» Task to complete:
Each line of the data below containing "Herber" needs to be listed.

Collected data

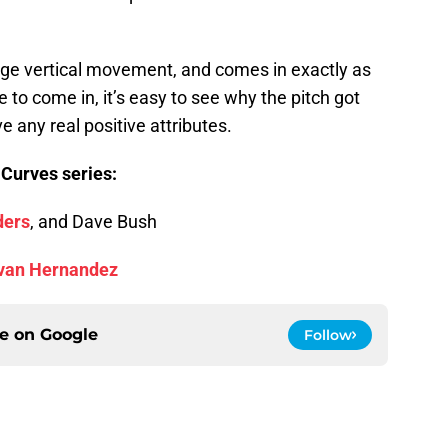
rage vertical movement, and comes in exactly as
 to come in, it’s easy to see why the pitch got
e any real positive attributes.
 Curves series:
ders
, and Dave Bush
van Hernandez
ce on
Google
Follow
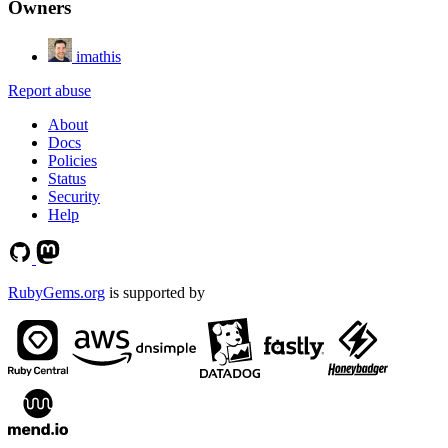
Owners
imathis
Report abuse
About
Docs
Policies
Status
Security
Help
RubyGems.org
is supported by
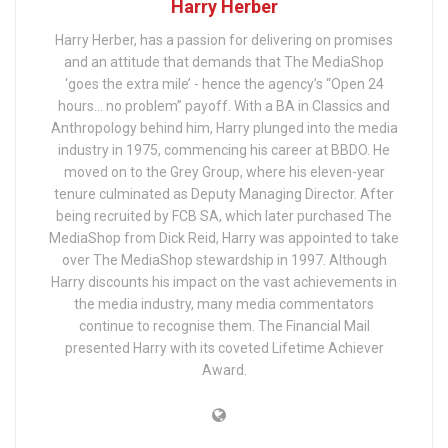
Harry Herber
Harry Herber, has a passion for delivering on promises
and an attitude that demands that The MediaShop
‘goes the extra mile’ - hence the agency’s “Open 24
hours… no problem” payoff. With a BA in Classics and
Anthropology behind him, Harry plunged into the media
industry in 1975, commencing his career at BBDO. He
moved on to the Grey Group, where his eleven-year
tenure culminated as Deputy Managing Director. After
being recruited by FCB SA, which later purchased The
MediaShop from Dick Reid, Harry was appointed to take
over The MediaShop stewardship in 1997. Although
Harry discounts his impact on the vast achievements in
the media industry, many media commentators
continue to recognise them. The Financial Mail
presented Harry with its coveted Lifetime Achiever
Award.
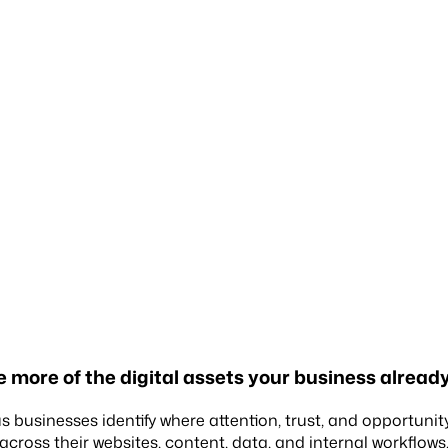
 more of the
digital assets
your business already
s businesses identify where attention, trust, and opportunit
across their websites, content, data, and internal workflows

» Completed exercise:
Harry Herber
Harry Herber, has a passion for delivering on promises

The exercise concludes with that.